The first thing to do is to build a manifest for their plugin in YAML or JSON. The user will host it themselves in a specific folder at the top of their domain with a pre-defined name, so it’s easy for the GPT host to find it. Usefully, the OpenAI plugin specification includes ways of handling authentication so they can ensure that only authenticated users have access to internal APIs. Using OpenAPI descriptions allows users to restrict GPT access to aspects of their APIs as they can edit the API definition to hide calls they don’t want it to make. For example, someone could only allow reads on an API that has update and delete capabilities.
Plugins don’t add data to Bing or ChatGPT; they add direction and focus to its output, only running when requested by a user and only returning data that is part of a response to the original query. Users need to avoid returning natural language responses — the GPT model will generate its own responses around the data from their API.
One useful feature of the plugin manifest is a “description for model” attribute that allows users to refine the prompt that is generated from the API description, providing a place to add more instructions. As users test their plugin, this is how they can add additional control to how it gets used. ChatGPT provides a way to debug plugins by showing the requests and responses, usually in JSON format. This helps them understand what data from their applications is used by the AI, if not exactly how it’s used or how the original request was generated.
More complex plugins can work with vector databases to extract and use documents. This approach is likely best used for applications that need to work with a user’s document stores, which can be pre-processed with embeddings and indexed with a vector search to speed up accessing complex business information that can generate documents based on responses from other applications, using the most relevant content to structure any generated text.

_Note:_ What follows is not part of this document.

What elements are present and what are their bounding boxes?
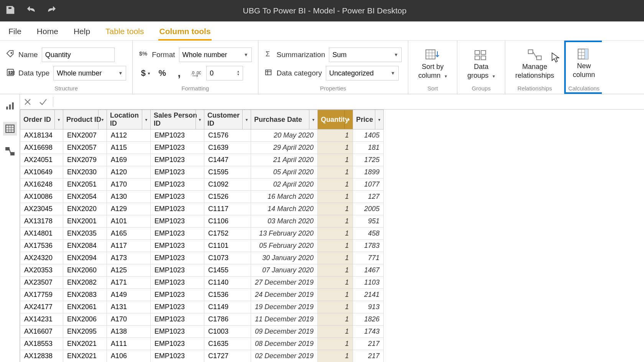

Another interesting option is using existing Teams message extensions with the Microsoft 365 Copilot. This approach can simplify quickly adding AI to existing Teams bots, linking a user’s web services to the Copilot via the bot framework. What’s most important here is ensuring the app description and the skill parameters are used to construct the Copilot LLM prompt along with any content requests in the extension. Outputs are delivered as adaptive cards embedded in chat sessions. There’s even the option of modifying an extension to make it a fully conversational system, working through the GPT-4 model that underlies most Microsoft Copilots.
Microsoft’s approach to extending Bing and its other Copilots is a good one for now. It is still the early days of generative AI, so having a standard plugin format makes a lot of sense, allowing APIs to support more than one AI platform and reducing the need to build the same plugin many different times. Code that works with ChatGPT will work in Bing Chat and Microsoft 365 and anywhere else Microsoft adds Copilot functionality in the future.